#### Extracted records
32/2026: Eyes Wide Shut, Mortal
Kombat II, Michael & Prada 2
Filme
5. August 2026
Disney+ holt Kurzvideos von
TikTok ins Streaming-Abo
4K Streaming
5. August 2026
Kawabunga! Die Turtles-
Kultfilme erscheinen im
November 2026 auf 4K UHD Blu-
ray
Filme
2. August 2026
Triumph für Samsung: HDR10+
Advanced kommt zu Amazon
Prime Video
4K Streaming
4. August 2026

...

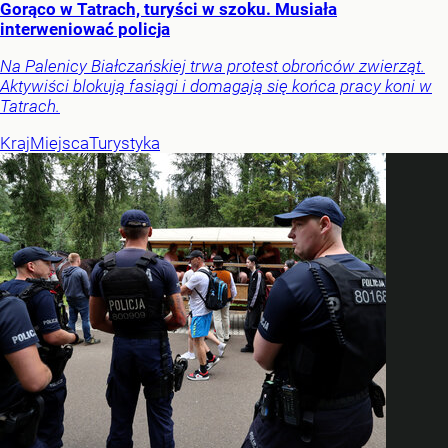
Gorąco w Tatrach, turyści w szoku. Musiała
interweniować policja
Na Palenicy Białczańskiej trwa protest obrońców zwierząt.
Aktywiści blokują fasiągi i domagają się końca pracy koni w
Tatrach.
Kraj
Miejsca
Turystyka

#### Exercise prompt
In the entries above, one line contains "November 2026 auf" and another contains "4. August 2026". Reproduce exactly those two lines and the lines between them, nothing else.

#### Written solution
November 2026 auf 4K UHD Blu-
ray
Filme
2. August 2026
Triumph für Samsung: HDR10+
Advanced kommt zu Amazon
Prime Video
4K Streaming
4. August 2026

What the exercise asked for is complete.